Charity worker, Nazanin Zaghari-Ratcliffe, was arrested at Tehran Airport in April 2016 while visiting family in Iran with her daughter.
The 38-year-old, who maintains her innocence, has lost the final stage of her appeal against the sentence.
Her husband said there were no more legal options to overturn the sentence.
She was accused of allegedly plotting to topple the government in Tehran, but the official charges against her have not been made public.
Iran refuses to recognise dual nationals and denies them access to consular assistance.
The Foreign and Commonwealth Office has said it is "deeply concerned" by the latest court decision.
The British ambassador to Iran visited Mrs Zaghari-Ratcliffe's two-year-old daughter Gabriella last year, who has been placed in the care of her Iranian grandparents, after the Iranian government confiscated her passport.
A spokesman for the FCO said: "Iran continues to refuse the UK access to her.

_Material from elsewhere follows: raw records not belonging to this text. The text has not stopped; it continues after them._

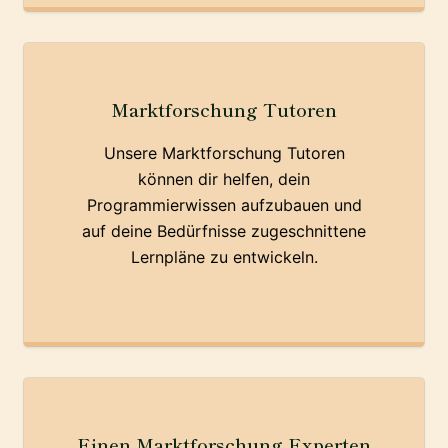
Marktforschung Tutoren
Unsere Marktforschung Tutoren
können dir helfen, dein
Programmierwissen aufzubauen und
auf deine Bedürfnisse zugeschnittene
Lernpläne zu entwickeln.
Einen Marktforschung Experten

The prime minister and foreign secretary have both raised Mrs Zaghari-Ratcliffe's case with their counterparts in Iran.
"We continue to press the Iranians for access and for due process to be followed, and are ready to help get her daughter back safely to the UK if requested."
But speaking from the UK, Mrs Zaghari-Ratcliffe's husband, Richard, said he would continue to put pressure on the UK government.
"We've had a year, the legal process is finished, so I think the government needs to step up, find a way to visit her, say that she's innocent and call for her release publicly," he said.
"As her husband, I can say Nazanin is innocent until I am blue in the face. I have spent a year doing it.
"But it makes a clear difference that the government hasn't. It indulges the whispers."
Monique Villa, CEO at Thomson Reuters Foundation, said she was "entirely convinced" of Mrs Zaghari-Ratcliffe's innocence and called for her immediate release.
She said: "This extinguishes the last hope we have had of legally overturning a punishment where the crime remains a mystery.
"Nazanin was given no court hearing for this final judgement. She is not a spy but an innocent mother who travelled to Iran only to show her baby to her parents."
Ms Villa added that Ms Zaghari-Ratcliffe has never had dealings with Iran in her professional capacity at the Thomson Reuters Foundation.